Task objective: Transcribe verbatim every line from the line containing "Hakikat Selawat" to the end of the entries, including both endpoints. Output nothing beyond those lines.

Extracted data:

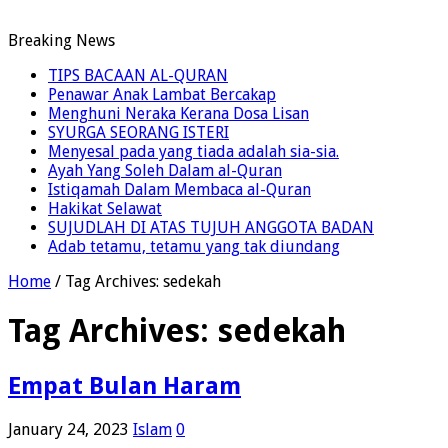
Breaking News
TIPS BACAAN AL-QURAN
Penawar Anak Lambat Bercakap
Menghuni Neraka Kerana Dosa Lisan
SYURGA SEORANG ISTERI
Menyesal pada yang tiada adalah sia-sia.
Ayah Yang Soleh Dalam al-Quran
Istiqamah Dalam Membaca al-Quran
Hakikat Selawat
SUJUDLAH DI ATAS TUJUH ANGGOTA BADAN
Adab tetamu, tetamu yang tak diundang
Home
/
Tag Archives: sedekah
Tag Archives:
sedekah
Empat Bulan Haram
January 24, 2023
Islam
0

Completed task:
Hakikat Selawat
SUJUDLAH DI ATAS TUJUH ANGGOTA BADAN
Adab tetamu, tetamu yang tak diundang
Home
/
Tag Archives: sedekah
Tag Archives:
sedekah
Empat Bulan Haram
January 24, 2023
Islam
0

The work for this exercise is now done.